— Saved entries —
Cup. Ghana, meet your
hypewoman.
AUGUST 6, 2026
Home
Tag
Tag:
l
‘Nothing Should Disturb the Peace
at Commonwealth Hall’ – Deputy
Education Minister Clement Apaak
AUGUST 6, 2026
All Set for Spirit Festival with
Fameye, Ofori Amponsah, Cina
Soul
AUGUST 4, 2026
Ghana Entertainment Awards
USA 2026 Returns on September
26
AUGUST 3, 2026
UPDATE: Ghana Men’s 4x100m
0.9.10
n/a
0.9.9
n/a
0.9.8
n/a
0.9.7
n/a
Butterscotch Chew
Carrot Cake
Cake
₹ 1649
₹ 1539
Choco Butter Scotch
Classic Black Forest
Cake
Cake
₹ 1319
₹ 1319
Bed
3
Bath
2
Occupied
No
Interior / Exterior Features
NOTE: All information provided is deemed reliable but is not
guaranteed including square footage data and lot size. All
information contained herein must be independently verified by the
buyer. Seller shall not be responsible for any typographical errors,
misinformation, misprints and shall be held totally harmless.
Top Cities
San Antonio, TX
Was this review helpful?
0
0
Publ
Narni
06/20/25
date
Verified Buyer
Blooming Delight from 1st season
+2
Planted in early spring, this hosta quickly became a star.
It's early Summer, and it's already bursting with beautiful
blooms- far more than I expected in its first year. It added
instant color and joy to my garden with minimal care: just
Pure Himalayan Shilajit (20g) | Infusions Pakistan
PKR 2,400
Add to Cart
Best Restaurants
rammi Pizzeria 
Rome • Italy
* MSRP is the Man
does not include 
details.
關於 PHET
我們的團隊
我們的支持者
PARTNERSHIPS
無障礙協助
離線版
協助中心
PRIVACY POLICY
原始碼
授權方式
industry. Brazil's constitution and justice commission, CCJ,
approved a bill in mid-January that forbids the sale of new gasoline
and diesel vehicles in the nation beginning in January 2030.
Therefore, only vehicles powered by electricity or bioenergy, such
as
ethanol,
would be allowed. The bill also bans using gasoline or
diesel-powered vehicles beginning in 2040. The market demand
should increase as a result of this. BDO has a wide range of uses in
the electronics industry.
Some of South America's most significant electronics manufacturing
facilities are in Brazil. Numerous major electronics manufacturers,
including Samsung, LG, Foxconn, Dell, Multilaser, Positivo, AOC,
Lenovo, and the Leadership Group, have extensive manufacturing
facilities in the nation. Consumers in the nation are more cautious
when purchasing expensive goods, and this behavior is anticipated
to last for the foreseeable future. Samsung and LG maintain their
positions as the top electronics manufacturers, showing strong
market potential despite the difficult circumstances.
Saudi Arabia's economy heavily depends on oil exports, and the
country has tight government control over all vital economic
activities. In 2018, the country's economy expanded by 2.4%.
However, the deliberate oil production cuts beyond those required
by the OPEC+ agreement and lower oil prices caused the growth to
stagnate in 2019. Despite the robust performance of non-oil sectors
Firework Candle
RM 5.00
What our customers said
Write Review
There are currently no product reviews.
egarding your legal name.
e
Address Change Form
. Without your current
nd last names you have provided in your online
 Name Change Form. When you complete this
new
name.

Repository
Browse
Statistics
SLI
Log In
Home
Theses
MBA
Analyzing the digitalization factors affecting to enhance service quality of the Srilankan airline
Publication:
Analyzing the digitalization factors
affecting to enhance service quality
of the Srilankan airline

— Problem to solve —
Set down, exactly as they stand above, the lines starting with the line with "Lenovo, and the" and going on through the line with "Saudi Arabia's economy", and no others.

— Your solution —
Lenovo, and the Leadership Group, have extensive manufacturing
facilities in the nation. Consumers in the nation are more cautious
when purchasing expensive goods, and this behavior is anticipated
to last for the foreseeable future. Samsung and LG maintain their
positions as the top electronics manufacturers, showing strong
market potential despite the difficult circumstances.
Saudi Arabia's economy heavily depends on oil exports, and the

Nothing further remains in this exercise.